There are essentially seven major provisions in H.R. 860. Two of them raise payroll taxes to help fund Social Security benefits. Oddly, other provisions raise Social Security benefits. The two that raise payroll taxes are:

  • Payroll subject to taxation. Currently, Social Security payroll tax (on employee and employer) currently stops at $132,900 (indexed by increases in the average wage). H.R. 860 would create a new payroll tax beginning at $400,000 without cap. The $400,000 would be frozen (not indexed), so that over time, an increasing number of people would be affected by it.
  • Payroll tax rate increase. Currently the payroll tax is 6.2 percent on employer and employee. H.R. 860 would raise it by 0.05 percentage points per year over 24 years (beginning in 2020) up to 7.4 percent (in 2043) each on employer and employee. Note that this higher rate would apply to payroll income up to $132,900 (indexed) and payroll income of $400,000 and over (not indexed). Note that if average wages grow at 2 percent per year, the $132,900 in 2019 would become $213,800 in 2043 and keep climbing after that.

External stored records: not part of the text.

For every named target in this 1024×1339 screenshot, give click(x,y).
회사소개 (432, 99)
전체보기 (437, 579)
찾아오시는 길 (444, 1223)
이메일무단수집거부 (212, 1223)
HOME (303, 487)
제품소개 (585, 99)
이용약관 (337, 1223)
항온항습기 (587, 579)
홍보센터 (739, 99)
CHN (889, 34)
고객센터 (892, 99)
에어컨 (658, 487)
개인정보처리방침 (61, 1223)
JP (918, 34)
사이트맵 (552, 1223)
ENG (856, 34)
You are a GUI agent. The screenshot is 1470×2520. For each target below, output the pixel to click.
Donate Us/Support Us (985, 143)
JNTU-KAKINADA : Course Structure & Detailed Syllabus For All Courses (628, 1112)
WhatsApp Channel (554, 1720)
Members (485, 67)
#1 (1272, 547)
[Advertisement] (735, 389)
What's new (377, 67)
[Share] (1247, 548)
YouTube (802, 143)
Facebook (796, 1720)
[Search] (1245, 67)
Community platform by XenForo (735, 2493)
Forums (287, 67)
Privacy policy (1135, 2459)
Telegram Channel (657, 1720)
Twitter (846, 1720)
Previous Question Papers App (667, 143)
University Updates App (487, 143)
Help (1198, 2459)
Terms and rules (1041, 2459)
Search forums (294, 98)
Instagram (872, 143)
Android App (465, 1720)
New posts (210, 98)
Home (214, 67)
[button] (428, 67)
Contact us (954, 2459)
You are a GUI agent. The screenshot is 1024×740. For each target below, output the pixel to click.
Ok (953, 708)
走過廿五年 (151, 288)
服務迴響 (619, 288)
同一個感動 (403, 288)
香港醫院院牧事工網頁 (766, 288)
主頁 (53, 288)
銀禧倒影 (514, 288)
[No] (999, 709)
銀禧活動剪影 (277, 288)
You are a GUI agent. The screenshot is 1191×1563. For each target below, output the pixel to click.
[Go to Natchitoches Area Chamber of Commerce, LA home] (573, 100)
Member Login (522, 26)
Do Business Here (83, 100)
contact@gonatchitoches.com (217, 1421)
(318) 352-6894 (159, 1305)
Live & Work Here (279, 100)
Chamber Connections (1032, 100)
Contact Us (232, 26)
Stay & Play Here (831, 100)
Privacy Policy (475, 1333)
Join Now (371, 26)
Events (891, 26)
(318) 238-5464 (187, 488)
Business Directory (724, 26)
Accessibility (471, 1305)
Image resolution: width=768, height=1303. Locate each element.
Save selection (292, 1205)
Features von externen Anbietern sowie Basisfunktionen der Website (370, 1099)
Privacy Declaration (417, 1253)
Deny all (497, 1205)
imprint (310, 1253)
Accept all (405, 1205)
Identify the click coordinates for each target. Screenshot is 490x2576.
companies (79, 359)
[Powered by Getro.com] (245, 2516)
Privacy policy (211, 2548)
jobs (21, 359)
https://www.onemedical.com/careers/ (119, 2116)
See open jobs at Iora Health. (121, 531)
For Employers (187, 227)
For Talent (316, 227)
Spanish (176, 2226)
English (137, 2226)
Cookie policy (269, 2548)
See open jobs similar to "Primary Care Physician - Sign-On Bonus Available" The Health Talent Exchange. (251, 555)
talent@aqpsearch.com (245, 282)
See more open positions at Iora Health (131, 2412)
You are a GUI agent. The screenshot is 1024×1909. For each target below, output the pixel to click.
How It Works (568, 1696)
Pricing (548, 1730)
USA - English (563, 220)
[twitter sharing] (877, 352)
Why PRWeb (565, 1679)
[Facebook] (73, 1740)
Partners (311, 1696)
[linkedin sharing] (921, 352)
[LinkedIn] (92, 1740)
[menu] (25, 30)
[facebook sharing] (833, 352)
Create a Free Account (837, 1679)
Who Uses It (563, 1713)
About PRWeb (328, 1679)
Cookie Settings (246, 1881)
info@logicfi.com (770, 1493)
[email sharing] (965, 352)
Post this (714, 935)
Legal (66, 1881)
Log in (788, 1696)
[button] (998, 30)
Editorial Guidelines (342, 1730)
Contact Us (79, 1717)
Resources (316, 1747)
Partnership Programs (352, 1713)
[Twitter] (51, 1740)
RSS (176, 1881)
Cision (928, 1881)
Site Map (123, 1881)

The provisions that raise Social Security benefits are mostly focused on low- and moderate-income earners:

  • There would be a small increase in the formula for the lowest “tier” for computing benefits. This would affect everyone receiving benefits. The percent effect on checks would depend on the base amount but because this change affects only the lowest tier, it would have the greatest effect on those whose average career wage was low. One actuary estimated the dollar increase to be $28.
  • Cost of living adjustment (COLA) change. Currently, the COLA for Social Security is the CPI-W (the cost of living for wage earners). Since 1982 the Bureau of Labor Statistics has been computing a cost-of-living index for elderly consumers (62 and over)—designated the CPI-E—which H.R. 860 would substitute for the CPI-W in the Social Security COLA formula. Because the CPI-E weighs spending on medical care and housing more heavily than does the CPI-W, and because prices in these categories have been rising faster than other categories, it is estimated that if past trends continue, this change could increase the COLA by 0.2 percent per year.
  • Alternative minimum benefits. For individuals who worked for more than 10 years, the bill creates an alternative minimum benefit. A qualifying beneficiary would receive that alternative minimum if it is higher than the standard calculated benefit amount.
  • Income taxation of Social Security benefits. The thresholds for income taxation of Social Security income currently are expressed in frozen dollar amounts but H.R. 860 would double these amounts. This would lower the income to the Social Security reserve funds but would make Social Security income-tax-free for more people.
  • Earnings-related benefits. New (but tiny) additional benefits for retirees whose average earnings were $400,000 and above to recognize the new payroll taxes they’ll pay while working.